Bernard is also quietly running diagnostics on himself, trying to find out if Dolores has tampered with or accessed his code without his knowledge. Which is understandable, seeing as though he’s spent his entire life being used by Ford (Anthony Hopkins) and Dolores without knowing it. All seems clear for now, but knowing Bernard there’s probably more than meets the eye happening here.
In the final scene of the premiere, Bernard/Armand enlists a boat captain to take him… back to Westworld. Why? I suppose we’ll find out next week, but returning to the scene of the crime poses a major risk, so here’s hoping it’s worth it.
Episode MVP: Evan Rachel Wood, who essentially reboots Dolores here and takes advantage of the opportunity to break out of the “Good girl Dolores” or “Laughably rote villain Wyatt” shells she’s been trapped in the past two seasons.

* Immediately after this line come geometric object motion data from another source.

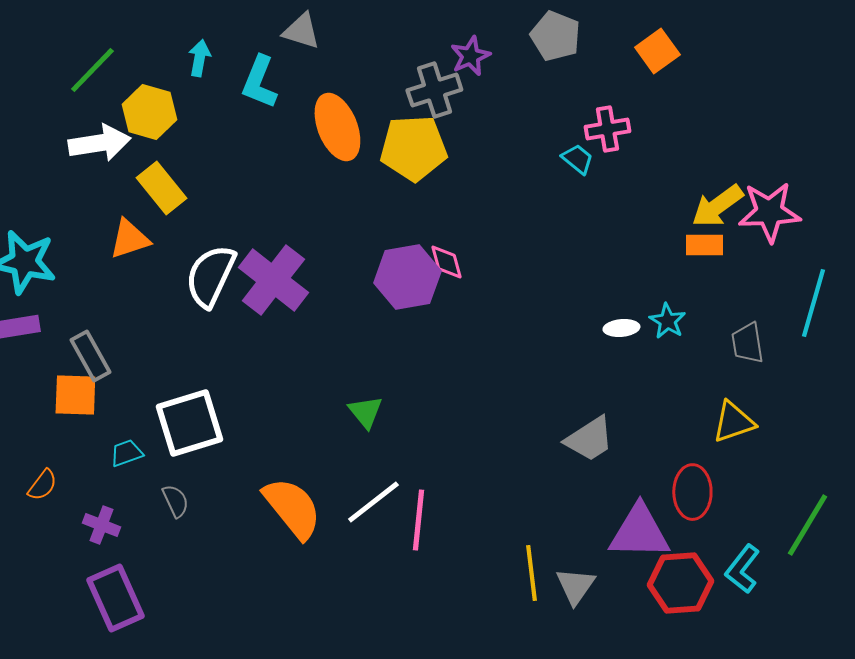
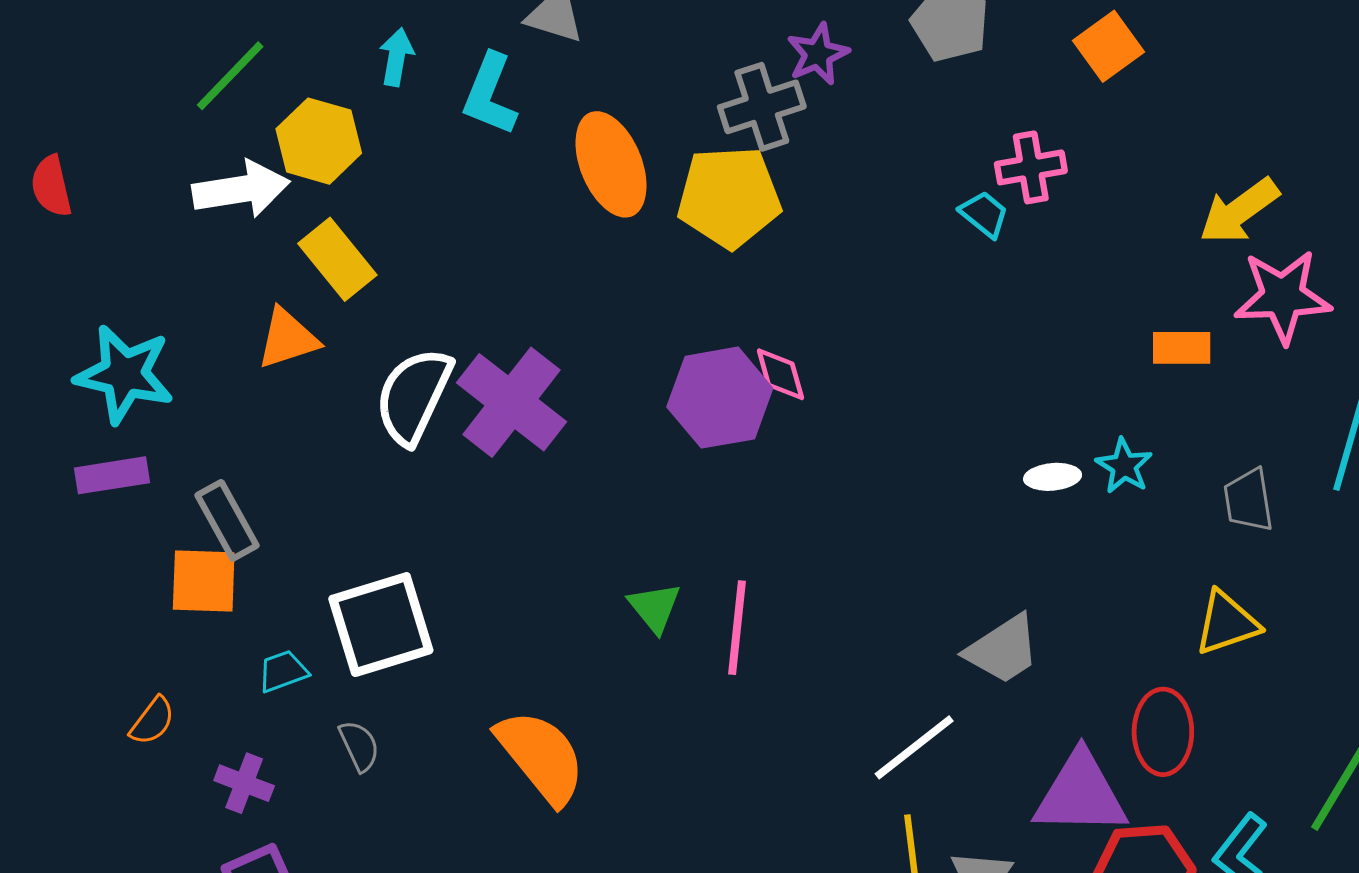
yellow arrow: (717, 206) -> (1239, 211), moved
white line: (373, 502) -> (914, 747), moved
pink line: (418, 520) -> (737, 628), moved

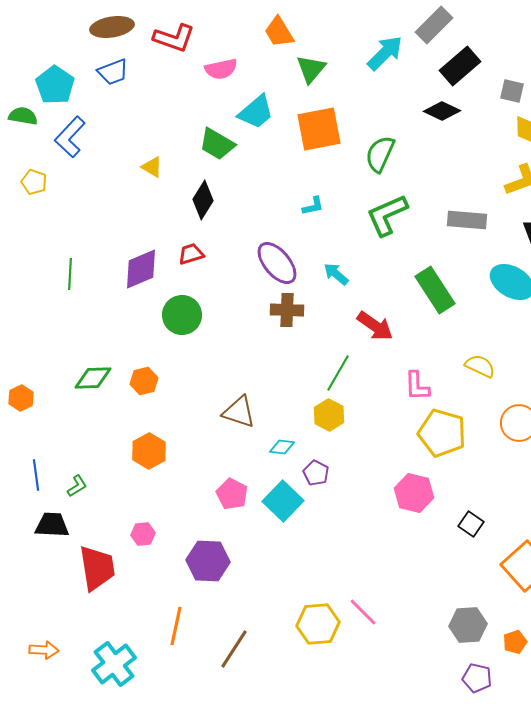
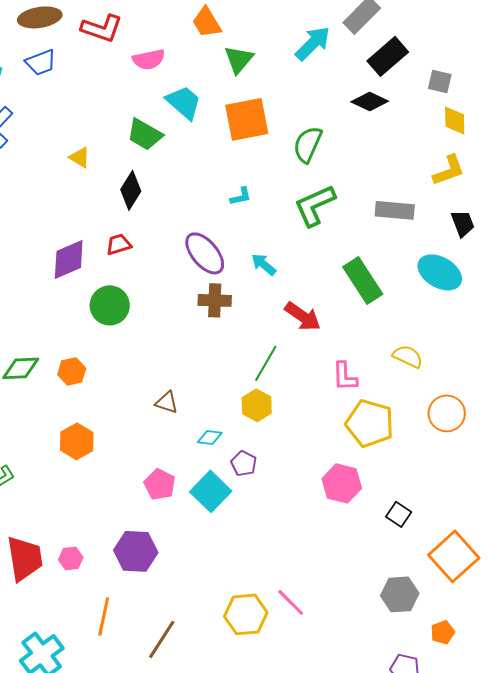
cyan trapezoid: (256, 112) -> (184, 102), turned -99
brown triangle: (239, 412) -> (167, 402), size x0.7
pink hexagon: (143, 534) -> (71, 558), moved
gray hexagon: (468, 625) -> (400, 594), moved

Love or hate Westworld (or love and hate Westworld), you can’t deny that this Season 3 opener was a full-on reboot for the series, and I think it works tremendously well. Dolores is far more dynamic and interesting as a protagonist, and while there are some major mystery boxes laid in here, the episode isn’t throwing any massive timeline shifts or anything like that at us (that we know of). The more linear storytelling suits this Season 3 storyline, and the inclusion of a human POV in the form of Caleb is a stroke of genius. Unsurprisingly, I also think Joy and Nolan did a phenomenal job world-building the “real world” here—it feels at once inevitable and entirely alien.
We still haven’t seen what Maeve (Thandie Newton) and William (Ed Harris) are up to, but we do know they’re in the show so TBD on their storylines. But so far, so good. Welcome back, Westworld.